===== Records for this exercise

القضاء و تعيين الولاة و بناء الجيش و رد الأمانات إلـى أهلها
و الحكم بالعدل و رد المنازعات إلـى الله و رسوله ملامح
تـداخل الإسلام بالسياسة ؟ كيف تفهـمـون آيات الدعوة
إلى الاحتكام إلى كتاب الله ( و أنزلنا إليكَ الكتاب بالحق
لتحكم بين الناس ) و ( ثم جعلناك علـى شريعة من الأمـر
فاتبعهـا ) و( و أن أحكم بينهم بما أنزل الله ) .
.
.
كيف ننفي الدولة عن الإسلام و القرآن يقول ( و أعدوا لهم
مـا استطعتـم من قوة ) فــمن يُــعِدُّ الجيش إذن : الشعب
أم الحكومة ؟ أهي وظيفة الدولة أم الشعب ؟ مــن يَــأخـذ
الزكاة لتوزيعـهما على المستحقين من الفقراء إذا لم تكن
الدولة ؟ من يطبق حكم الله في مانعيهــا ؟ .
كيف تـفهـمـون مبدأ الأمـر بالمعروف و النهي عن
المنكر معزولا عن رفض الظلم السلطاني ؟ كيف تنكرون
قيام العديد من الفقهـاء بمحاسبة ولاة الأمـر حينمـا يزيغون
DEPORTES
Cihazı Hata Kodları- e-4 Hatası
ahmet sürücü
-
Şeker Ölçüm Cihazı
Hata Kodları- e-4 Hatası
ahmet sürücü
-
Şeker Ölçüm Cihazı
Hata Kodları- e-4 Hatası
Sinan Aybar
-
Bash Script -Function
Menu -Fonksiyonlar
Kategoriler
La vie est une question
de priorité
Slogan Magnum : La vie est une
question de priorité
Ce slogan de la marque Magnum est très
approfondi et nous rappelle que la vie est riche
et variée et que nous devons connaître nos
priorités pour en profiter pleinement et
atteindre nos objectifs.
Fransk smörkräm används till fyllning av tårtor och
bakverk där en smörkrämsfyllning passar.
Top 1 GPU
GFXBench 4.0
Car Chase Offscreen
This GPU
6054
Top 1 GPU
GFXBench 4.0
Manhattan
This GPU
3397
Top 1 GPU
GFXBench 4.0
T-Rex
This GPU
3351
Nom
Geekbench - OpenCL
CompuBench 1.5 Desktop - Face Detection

==========

→ **Problem statement**: Whenever a line in the records above contains the string "إلـى", copy that line.

→ **Exercise response**:
القضاء و تعيين الولاة و بناء الجيش و رد الأمانات إلـى أهلها
و الحكم بالعدل و رد المنازعات إلـى الله و رسوله ملامح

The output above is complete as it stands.